» **INFORMATION SHOWN**:

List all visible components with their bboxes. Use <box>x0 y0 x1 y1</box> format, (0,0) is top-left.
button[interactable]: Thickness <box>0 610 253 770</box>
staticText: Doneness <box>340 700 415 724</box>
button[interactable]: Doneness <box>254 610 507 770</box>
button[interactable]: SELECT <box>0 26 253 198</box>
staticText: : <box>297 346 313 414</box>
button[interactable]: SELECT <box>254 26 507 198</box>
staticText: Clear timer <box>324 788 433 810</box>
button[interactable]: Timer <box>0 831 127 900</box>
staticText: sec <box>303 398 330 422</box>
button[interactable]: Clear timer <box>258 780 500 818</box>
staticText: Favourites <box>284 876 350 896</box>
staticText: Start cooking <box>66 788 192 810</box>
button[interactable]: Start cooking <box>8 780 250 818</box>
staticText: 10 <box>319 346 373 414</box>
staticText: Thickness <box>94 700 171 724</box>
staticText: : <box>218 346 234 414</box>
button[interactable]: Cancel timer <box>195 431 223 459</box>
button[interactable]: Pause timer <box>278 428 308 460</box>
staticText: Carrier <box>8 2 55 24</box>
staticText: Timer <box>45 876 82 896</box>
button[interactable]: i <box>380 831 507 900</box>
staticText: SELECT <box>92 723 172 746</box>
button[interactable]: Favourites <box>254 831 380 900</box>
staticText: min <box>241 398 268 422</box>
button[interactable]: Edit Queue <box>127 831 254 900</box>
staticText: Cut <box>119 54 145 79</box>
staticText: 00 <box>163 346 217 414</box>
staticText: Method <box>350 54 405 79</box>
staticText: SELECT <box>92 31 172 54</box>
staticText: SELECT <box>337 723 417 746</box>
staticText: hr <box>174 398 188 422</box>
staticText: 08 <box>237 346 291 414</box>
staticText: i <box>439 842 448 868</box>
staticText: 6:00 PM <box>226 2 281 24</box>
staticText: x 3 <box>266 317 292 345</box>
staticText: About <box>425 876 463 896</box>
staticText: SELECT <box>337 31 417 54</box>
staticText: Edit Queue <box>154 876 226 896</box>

» **AIM OF THE EXERCISE**: For each line of the entries that includes "Queue", show that line.

» **RESULT FOR THIS TASK**:
button[interactable]: Edit Queue <box>127 831 254 900</box>
staticText: Edit Queue <box>154 876 226 896</box>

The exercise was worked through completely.